Rotterdam: Moroccan-born Muslim appointed mayor

Rotterdam is getting a Muslim as mayor. Social Affairs State Secretary Ahmed Aboutaleb will succeed Ivo Opstelten in the Netherlands' second-largest city.


Aboutaleb is a member of Labour (PvdA). The PvdA-dominated local council of Rotterdam nominated him yesterday. Home Affairs Minister Guusje ter Horst has yet to appoint him but her approval is a mere formality.


Aboutaleb, like all Moroccan immigrants in the Netherlands. has both Dutch and Moroccan nationality. He combines his Muslim faith with a political style that is typically Dutch: consensus and dialogue are paramount.


Some Muslims consider him too 'white,' some 'whites' find him too soft. In reality, Aboutaleb is in the Labour (PvdA) tradition of anti-polarisation.


Aboutaleb was born in Beni Sidel, Morocco on 29 August 1961. His father was an Imam. He came to the Netherlands aged 16. In 1987, he graduated from a college (HBO) in electrical engineering and telecommunication. Instead of becoming a technician, Aboutaleb emerged as a journalist for a variety of TV broadcasters and news programmes, including NOS Radio and RTL Nieuws.


(..)

Aboutaleb's election is in two ways remarkable. Of course his Islamic faith makes the appointment unique. But also, a tradition has been broken of the established parties each claiming certain cities.

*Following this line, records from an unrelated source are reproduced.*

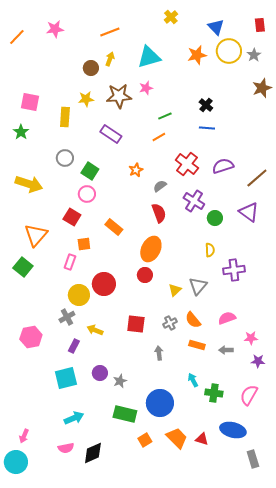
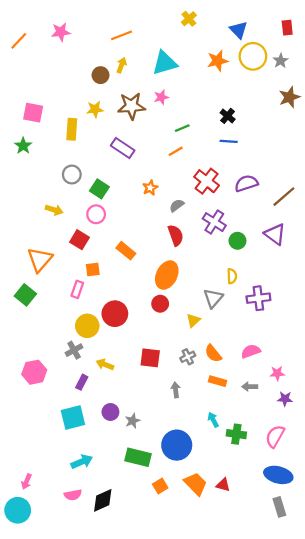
yellow arrow: (29, 184) -> (54, 210), moved, size x0.6
gray triangle: (198, 286) -> (213, 298), moved
blue ellipse: (233, 430) -> (278, 475), moved

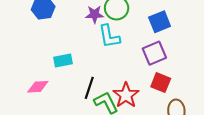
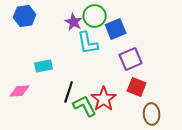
purple star: (94, 14) -> (74, 22), turned 30
blue square: (160, 22) -> (116, 29), moved

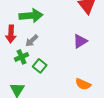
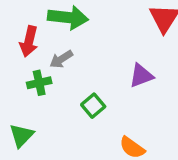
green square: (40, 66) -> (93, 106), moved

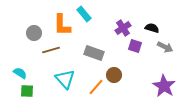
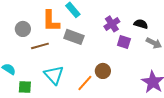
gray rectangle: (94, 53) -> (74, 37), moved
green square: (27, 91) -> (25, 87), moved

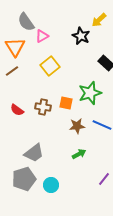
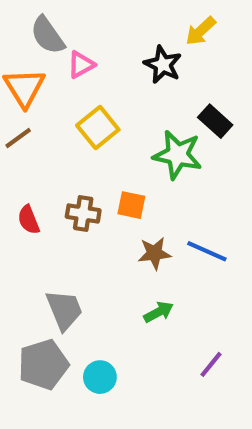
green star: (90, 93) -> (177, 155), moved, turned 30
red semicircle: (17, 110) -> (29, 220), turned 32
gray trapezoid: (34, 153) -> (64, 310), turned -75

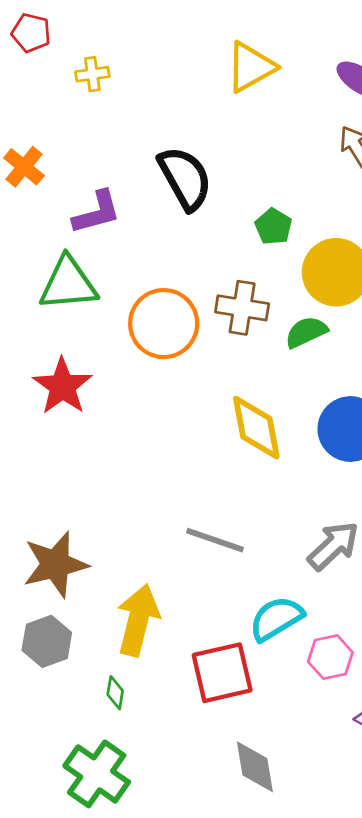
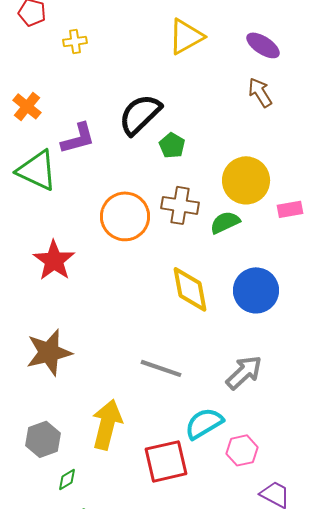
black semicircle: (185, 178) -> (140, 114), turned -105
green pentagon: (273, 227) -> (172, 145), moved
green triangle: (68, 284) -> (37, 170), moved, turned 30
brown star: (55, 564) -> (49, 352), moved
green diamond: (115, 693) -> (67, 479), moved, turned 50

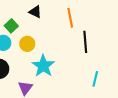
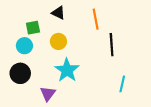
green square: (11, 26) -> (33, 28), turned 32
yellow circle: (27, 44) -> (58, 41), moved

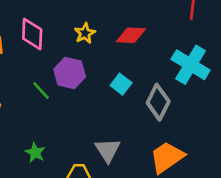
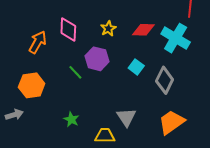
cyan cross: (191, 65) -> (176, 38), moved

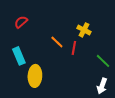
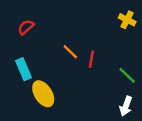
yellow cross: (84, 30) -> (127, 20), moved
yellow ellipse: (35, 76) -> (43, 94), turned -35

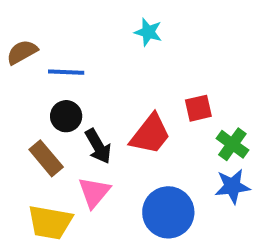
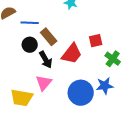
brown rectangle: (46, 158) -> (49, 37), moved
blue star: (232, 186) -> (105, 86), moved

It is a public secret that the procedure of electing mayors, at least in the big cities, has been a closed circuit of agreements between the established parties. According to this logic, Gerd Leers should have emerged the winner. That is because he is a member of the Christian democrats (CDA) and the CDA was going to claim Rotterdam.


Rotterdam had to go to the CDA, because The Hague went earlier to the VVD. In the third-largest city, Jozias van Aartsen (VVD) recently took over the chain of office from CDA Mayor Wim Deetman. Insiders were convinced that CDA and VVD had swapped Rotterdam and The Hague.


Amsterdam and Utrecht, the biggest and fourth city respectively, already belong to the PvdA. Now that party, struggling in the polls, will be holding the mayoral position in three of the 'big four' cities.


The choice for PvdA's Aboutaleb might have been pushed by a poll conducted recently by Algemeen Dagblad. The newspaper reported Rotterdammers wanted State Secretary Nebahat Albayrak as their mayor. She was not a candidate, but like Aboutaleb, she is a Muslim, a faith that many Rotterdammers share with her.